Make mental health a top priority in UAE
Prevention is the best form of medicine, they say. But what can we do when the condition we want to put a stop to is not something that most people are willing to acknowledge? Sadly, there is a woeful lack of awareness regarding the severity of mental health issues in the UAE and, indeed, precisely how many people these issues affect. That doesn’t mean that the problem is left entirely undiscussed – it isn’t – but we rarely attach enough importance to it, particularly in the case of young people. Many of us consider these types of conversations too awkward to broach.
We talk about the emotional problems and unreasonable behaviour of a child without trying to investigate the cause of those actions and the depth of the problems that a young person may be burdened with. In doing so, we often look past those who need our help most.
The case of Abhimanyu Sadasivan, a pupil of an Indian school, is an example. He committed suicide five days after writing a farewell note on his exam answer sheet on February 25. His parents were informed of the note only after the boy failed to appear for a maths exam on March 2.
Mental health issues arise in many forms.

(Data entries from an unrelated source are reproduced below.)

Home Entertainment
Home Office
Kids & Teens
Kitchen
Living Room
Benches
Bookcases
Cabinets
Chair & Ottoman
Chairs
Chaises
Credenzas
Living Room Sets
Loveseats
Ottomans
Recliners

As Dr Deema Sihweil of the Carbone Clinic of Dubai has pointed out, they can be triggered by all sorts of factors, from anxiety to substance abuse. Research has also shown links between lack of exercise and mental illnesses, which is perhaps why many children in the UAE are at greater risk.

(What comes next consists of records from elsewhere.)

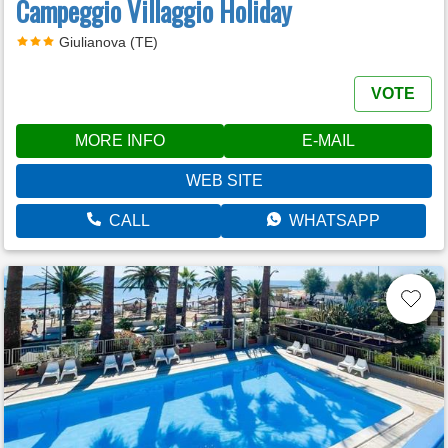
Campeggio Villaggio Holiday
Giulianova (TE)
VOTE
MORE INFO
E-MAIL
WEB SITE
CALL
WHATSAPP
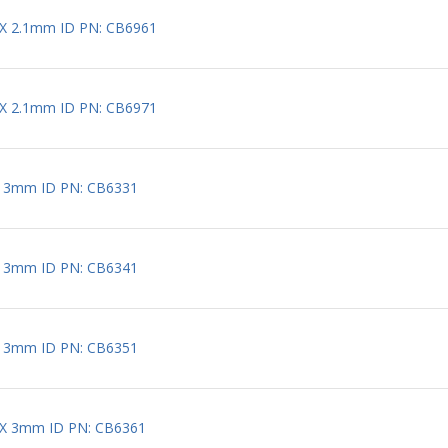
 X 2.1mm ID PN: CB6961
 X 2.1mm ID PN: CB6971
X 3mm ID PN: CB6331
X 3mm ID PN: CB6341
X 3mm ID PN: CB6351
 X 3mm ID PN: CB6361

Such issues can have desperate consequences. As The National reports, without early intervention, childhood depression can recur later in life in the form of chronic psychological disabilities, substance dependency, social isolation or the inability to hold down a job. It can also lead to suicide.
To treat this condition, it’s crucial to recognise the causes behind it. As this newspaper has pointed out previously, there is no one-size-fits-all solution, but rasing awareness about the importance of children’s mental health is most important. The recently launched Louis Smith Foundation seeks to do just that. The foundation, which is named after the 15-year-old pupil at the British School Al Khubairat in Abu Dhabi who took his own life last year, hopes to set up and staff a round-the-clock, year-round telephone helpline for teenagers. In the meantime, we can all join the fight by developing our understanding of mental health problems and by being more willing to break the taboos that surround such complex issues.